Bruce County, Ontario
Kincardine is a town of about 12,000 people on the Lake Huron shore in Bruce County, Ontario. It is roughly 230 kilometres northwest of Toronto, far enough to feel genuinely removed from the GTA but close enough that cottagers and day-trippers make the drive every summer weekend.
The town is known for three things: sunsets, the lighthouse, and the Scottish pipe band. The sunsets are a function of geography. Kincardine faces due west over Lake Huron, which means the sky turns into a production most evenings from June through September. People line up along Station Beach to watch. It is not a metaphor. They actually line up.
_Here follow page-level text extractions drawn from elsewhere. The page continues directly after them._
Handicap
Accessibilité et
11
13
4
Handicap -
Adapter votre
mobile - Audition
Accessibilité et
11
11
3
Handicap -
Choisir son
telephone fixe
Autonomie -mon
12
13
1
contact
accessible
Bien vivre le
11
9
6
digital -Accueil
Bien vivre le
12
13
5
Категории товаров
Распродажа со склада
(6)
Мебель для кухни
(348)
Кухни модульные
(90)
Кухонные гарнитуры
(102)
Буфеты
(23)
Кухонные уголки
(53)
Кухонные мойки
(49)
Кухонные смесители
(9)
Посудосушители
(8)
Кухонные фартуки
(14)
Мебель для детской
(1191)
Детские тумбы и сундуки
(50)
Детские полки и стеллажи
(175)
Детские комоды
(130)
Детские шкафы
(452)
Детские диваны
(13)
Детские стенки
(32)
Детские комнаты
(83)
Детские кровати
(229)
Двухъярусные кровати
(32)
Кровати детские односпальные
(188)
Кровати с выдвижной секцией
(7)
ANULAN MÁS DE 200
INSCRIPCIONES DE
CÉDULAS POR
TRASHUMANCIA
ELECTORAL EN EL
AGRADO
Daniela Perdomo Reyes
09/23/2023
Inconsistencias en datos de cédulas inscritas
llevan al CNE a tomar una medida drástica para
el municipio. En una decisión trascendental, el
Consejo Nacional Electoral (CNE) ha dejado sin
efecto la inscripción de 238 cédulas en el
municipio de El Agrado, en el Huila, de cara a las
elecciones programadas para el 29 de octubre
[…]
The Kincardine Scottish Pipe Band has paraded down Queen Street every Saturday evening in summer since 1908. It is one of the longest-running pipe band traditions in North America, and it draws a crowd that fills the downtown sidewalks. The lighthouse at the harbour, built in 1881, is the other landmark. It is still operational and open for tours in season.
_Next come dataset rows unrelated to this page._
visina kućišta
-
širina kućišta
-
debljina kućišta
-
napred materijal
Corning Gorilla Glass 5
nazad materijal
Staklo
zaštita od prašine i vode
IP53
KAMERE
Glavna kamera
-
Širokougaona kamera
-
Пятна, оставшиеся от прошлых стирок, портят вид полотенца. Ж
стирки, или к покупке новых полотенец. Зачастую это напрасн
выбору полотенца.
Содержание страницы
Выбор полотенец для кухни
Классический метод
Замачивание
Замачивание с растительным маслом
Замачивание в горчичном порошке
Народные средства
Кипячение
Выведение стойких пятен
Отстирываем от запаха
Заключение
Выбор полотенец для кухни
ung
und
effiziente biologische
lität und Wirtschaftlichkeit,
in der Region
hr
The economic anchor of the area is Bruce Power, Canada's largest nuclear generating station, located about 15 minutes north on the Lake Huron coast. Bruce Power employs thousands of people directly and supports a significant contractor workforce, which gives Kincardine a stability that most small Ontario towns do not have. Housing prices reflect it. The town is more expensive than you would expect for a place this size, and the rental market is tight.
Downtown Queen Street has a decent mix of shops, restaurants, and services for a town of 12,000. The harbour area is the centre of summer activity. The Huron Shores Trail runs along the lakefront. Kincardine is also a stop on the Lake Huron Circle Tour, and it sits at the southern end of the Bruce Peninsula driving route that runs up to Tobermory.